Information supplied Start Marker
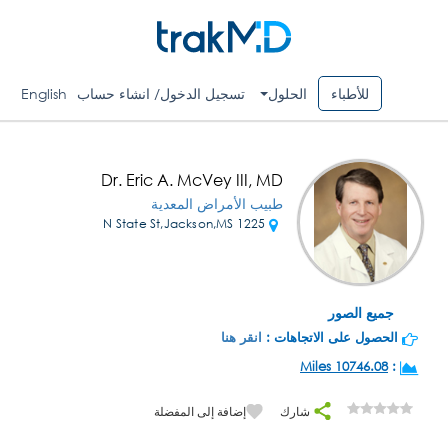
للأطباء
الحلول
تسجيل الدخول/ انشاء حساب
English
Dr. Eric A. McVey III, MD
طبيب الأمراض المعدية
1225 N State St,Jackson,MS
جميع الصور
الحصول على الاتجاهات :
انقر هنا
10746.08 Miles
:
شارك
إضافة إلى المفضلة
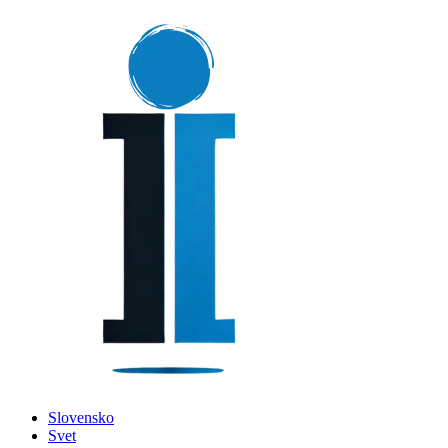
Slovensko
Svet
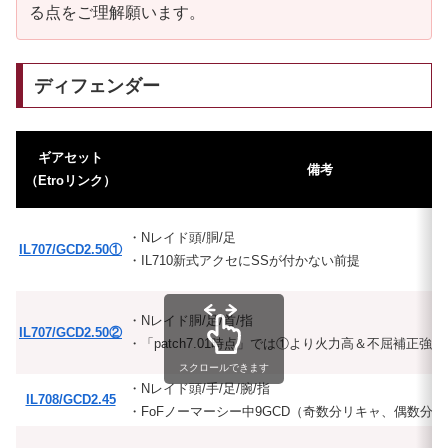
る点をご理解願います。
ディフェンダー
ギアセット
備考
（Etroリンク）
・Nレイド頭/胴/足
IL707/GCD2.50①
・IL710新式アクセにSSが付かない前提
・Nレイド胴/足/首/指
IL707/GCD2.50②
・「patch7.01時点」では①より火力高＆不屈補正強
スクロールできます
・Nレイド頭/手/足/腕/指
IL708/GCD2.45
・FoFノーマーシー中9GCD（奇数分リキャ、偶数分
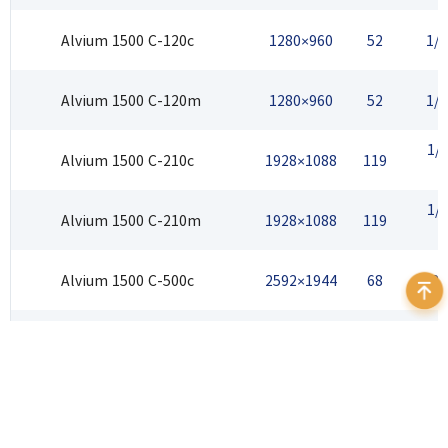
Alvium 1500 C-120c
1280×960
52
1/
Alvium 1500 C-120m
1280×960
52
1/
1/
Alvium 1500 C-210c
1928×1088
119
1/
Alvium 1500 C-210m
1928×1088
119
Alvium 1500 C-500c
2592×1944
68
1/2.
Alvium 1500 C-500m
2592×1944
68
1/2.
Alvium 1500 C-501c NIR
2592×1944
68
1/2.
Information supplied End Marker
Leave out every picture and copy the rest of the records exactly.

#### Output for this task
للأطباء
الحلول
تسجيل الدخول/ انشاء حساب
English
Dr. Eric A. McVey III, MD
طبيب الأمراض المعدية
1225 N State St,Jackson,MS
جميع الصور
الحصول على الاتجاهات :
انقر هنا
10746.08 Miles
:
شارك
إضافة إلى المفضلة
Slovensko
Svet
る点をご理解願います。
ディフェンダー
ギアセット
備考
（Etroリンク）
・Nレイド頭/胴/足
IL707/GCD2.50①
・IL710新式アクセにSSが付かない前提
・Nレイド胴/足/首/指
IL707/GCD2.50②
・「patch7.01時点」では①より火力高＆不屈補正強
スクロールできます
・Nレイド頭/手/足/腕/指
IL708/GCD2.45
・FoFノーマーシー中9GCD（奇数分リキャ、偶数分
Alvium 1500 C-120c
1280×960
52
1/
Alvium 1500 C-120m
1280×960
52
1/
1/
Alvium 1500 C-210c
1928×1088
119
1/
Alvium 1500 C-210m
1928×1088
119
Alvium 1500 C-500c
2592×1944
68
1/2.
Alvium 1500 C-500m
2592×1944
68
1/2.
Alvium 1500 C-501c NIR
2592×1944
68
1/2.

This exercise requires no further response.